El cardenal Brandmüller, por ejemplo, consciente de la gravedad del momento, reafirma la fe católica sobre el matrimonio y Eucaristía: «Quienes quieren cambiar la enseñanza de la Iglesia son herejes, incluso si llevan la púrpura romana», pues amenazan con subvertir la doctrina católica sobre los sacramentos y la moral. Él fue una de las principales voces contrarias a ciertas propuestas surgidas en el Sínodo extraordinario sobre la Familia del año 2015.
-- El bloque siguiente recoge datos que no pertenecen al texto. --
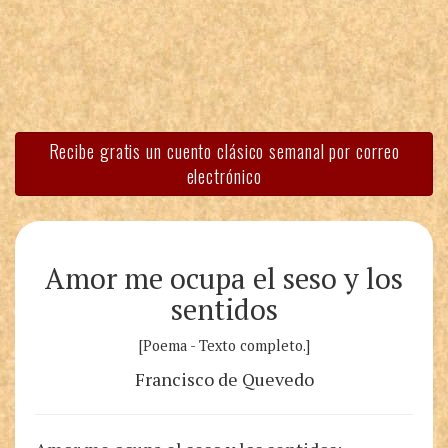
Recibe gratis un cuento clásico semanal por correo
electrónico
Amor me ocupa el seso y los
sentidos
[Poema - Texto completo.]
Francisco de Quevedo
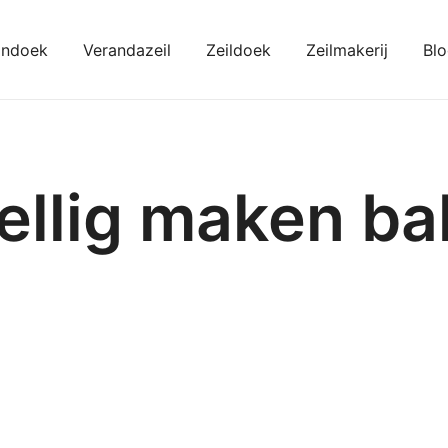
ondoek
Verandazeil
Zeildoek
Zeilmakerij
Bl
kondoeken
ellig maken ba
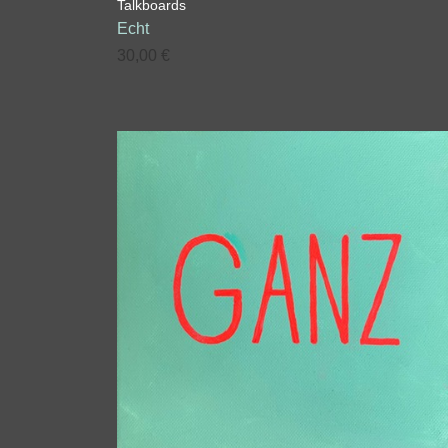
Talkboards
Echt
30,00
€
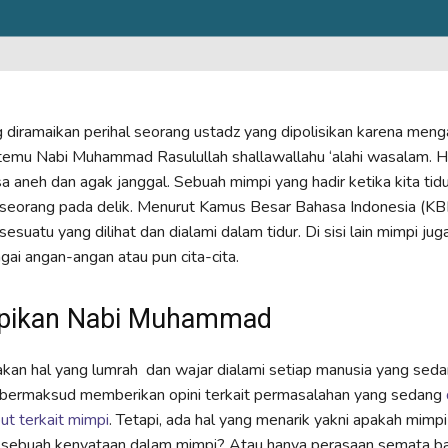
diramaikan perihal seorang ustadz yang dipolisikan karena meng
emu Nabi Muhammad Rasulullah shallawallahu ‘alahi wasalam. Ha
a aneh dan agak janggal. Sebuah mimpi yang hadir ketika kita tid
orang pada delik. Menurut Kamus Besar Bahasa Indonesia (KBBI)
esuatu yang dilihat dan dialami dalam tidur. Di sisi lain mimpi jug
agai angan-angan atau pun cita-cita.
ikan Nabi Muhammad
an hal yang lumrah dan wajar dialami setiap manusia yang sedan
 bermaksud memberikan opini terkait permasalahan yang sedang
ut terkait mimpi
. Tetapi, ada hal yang menarik yakni apakah mimp
u sebuah kenyataan dalam mimpi? Atau hanya perasaan semata ba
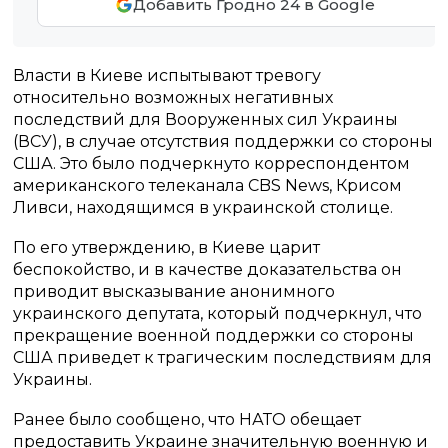
Добавить Гродно 24 в Google
Власти в Киеве испытывают тревогу
относительно возможных негативных
последствий для Вооруженных сил Украины
(ВСУ), в случае отсутствия поддержки со стороны
США. Это было подчеркнуто корреспондентом
американского телеканала CBS News, Крисом
Ливси, находящимся в украинской столице.
По его утверждению, в Киеве царит
беспокойство, и в качестве доказательства он
приводит высказывание анонимного
украинского депутата, который подчеркнул, что
прекращение военной поддержки со стороны
США приведет к трагическим последствиям для
Украины.
Ранее было сообщено, что НАТО обещает
предоставить Украине значительную военную и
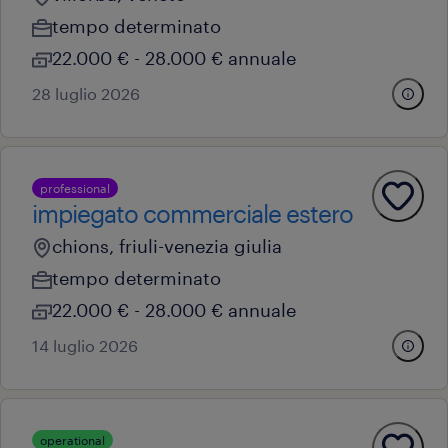
tempo determinato
22.000 € - 28.000 € annuale
28 luglio 2026
professional
impiegato commerciale estero
chions, friuli-venezia giulia
tempo determinato
22.000 € - 28.000 € annuale
14 luglio 2026
operational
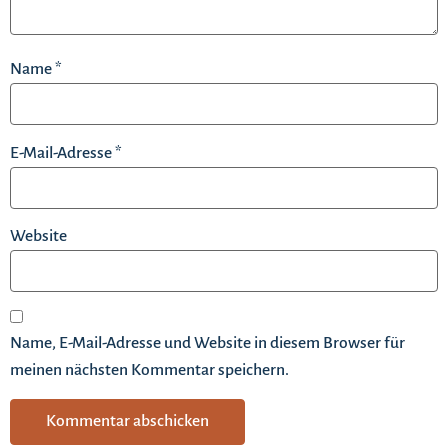
Name
*
E-Mail-Adresse
*
Website
Name, E-Mail-Adresse und Website in diesem Browser für
meinen nächsten Kommentar speichern.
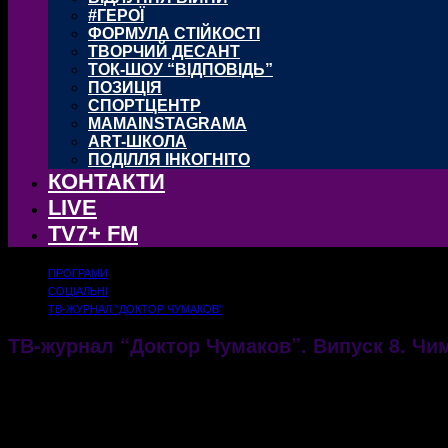
#ГЕРОЇ
ФОРМУЛА СТІЙКОСТІ
ТВОРЧИЙ ДЕСАНТ
ТОК-ШОУ “ВІДПОВІДЬ”
ПОЗИЦІЯ
СПОРТЦЕНТР
MAMAINSTAGRAMA
ART-ШКОЛА
ПОДІЛЛЯ ІНКОГНІТО
КОНТАКТИ
LIVE
TV7+ FM
ПРОГРАМИ
СОЦІАЛЬНІ
ТВ-ЖУРНАЛ "ДОКТОР ЧУМАКОВ"
ТВ-журнал “Доктор Чумаков”. Випуск 8. Чи
30.04.2020
1876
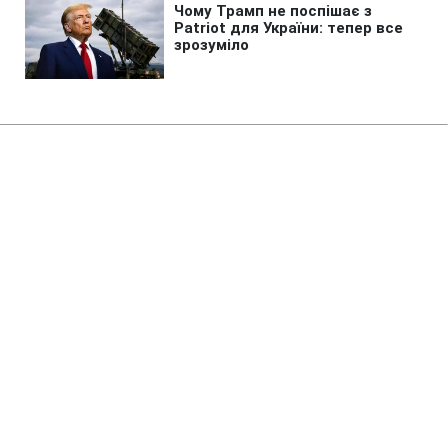
Головна
»
Життя
»
Суспільство
Куди в Україні прийдуть грозові
дощі, а де буде сухо: прогноз на
п'ятницю та вихідні
16:10 14.05.2026 Чт
3 хв
У деяких областях парасольки далеко
краще не ховати
ІРИНА КОСТЕНКО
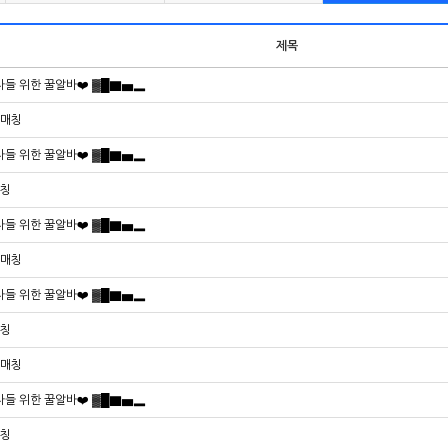
제목
들 위한 꿀알바❤️ ▓█▇▅▂
 매칭
들 위한 꿀알바❤️ ▓█▇▅▂
매칭
들 위한 꿀알바❤️ ▓█▇▅▂
 매칭
들 위한 꿀알바❤️ ▓█▇▅▂
매칭
 매칭
들 위한 꿀알바❤️ ▓█▇▅▂
매칭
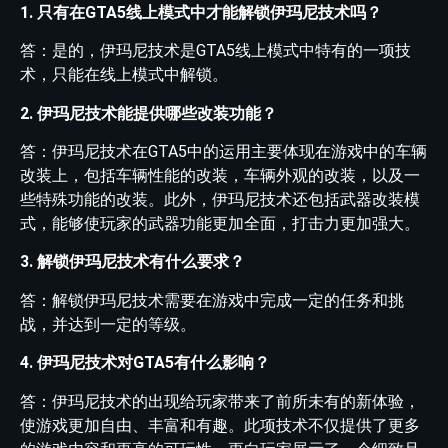
1. 只有在GTA5线上模式中才能解锁伊玛尼技术吗？
答：是的，伊玛尼技术是GTA5线上模式中特有的一项技
术，只能在线上模式中解锁。
2. 伊玛尼技术能提供哪些改装功能？
答：伊玛尼技术在GTA5中的运用主要体现在游戏中的车辆
改装上，包括车辆性能的改装，车辆外观的改装，以及一
些特殊功能的改装。此外，伊玛尼技术还包括武器改装模
式，能够使玩家的武器功能更加全面，打击力更加强大。
3. 解锁伊玛尼技术有什么要求？
答：解锁伊玛尼技术需要在游戏中完成一定的任务和挑
战，并达到一定的等级。
4. 伊玛尼技术对GTA5有什么影响？
答：伊玛尼技术的出现给玩家带来了前所未有的新体验，
使游戏更加自由、丰富和有趣。此项技术不仅提供了更多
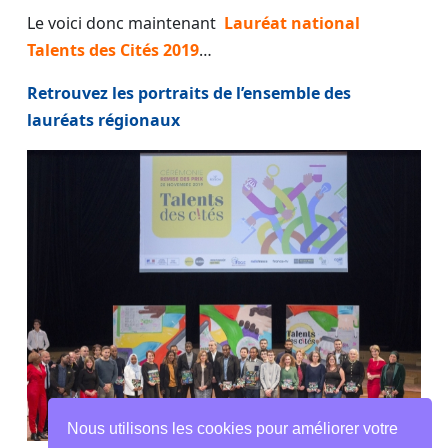
Le voici donc maintenant
Lauréat national
Talents des Cités 2019
…
Retrouvez les portraits de l’ensemble des
lauréats régionaux
Nous utilisons les cookies pour améliorer votre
Y fue también uno de los cinco autores del libro Permaneciendo en la verdad de Cristo: Matrimonio y comunión en la Iglesia Católica (Ed. Cristiandad, Madrid 2014, 328 pgs.), escrito por los cardenales Müller (prefecto Doctrina de la fe), Burke (prefecto Signatura Apostólica), Brandmüller (emérito Comité Pontificio Ciencias Históricas), Caffarra (Arzob. Bolonia, expresidente Pont. Instit. Juan Pablo II), De Paolis (expresidente emérito Asuntos Económicos S.Sede). El libro, publicado en los Estados Unidos por Ignatius Press (Remaining in the truth of Christ. Marriage and communion in the Catholic Church), impugna con datos bíblicos, patrísticos y del Magisterio la propuesta sinodal de un numeroso grupo de Obispos, encabezados por los cardenales Walter Kasper y Christoph Schönborn, de dar la comunión eucarística en ciertos casos a quienes conviven en adulterio.
Oremos, oremos, oremos.
José María Iraburu, sacerdote
Post-post.– En mi artículo (372) les conté que el periodista Juan G. Bedoya me había atribuido en EL PAÍS un texto escrito por otro, y que yo le solicité una rectificación. Ya la ha dado, como pueden comprobarlo en (372). Bendigamos al Señor.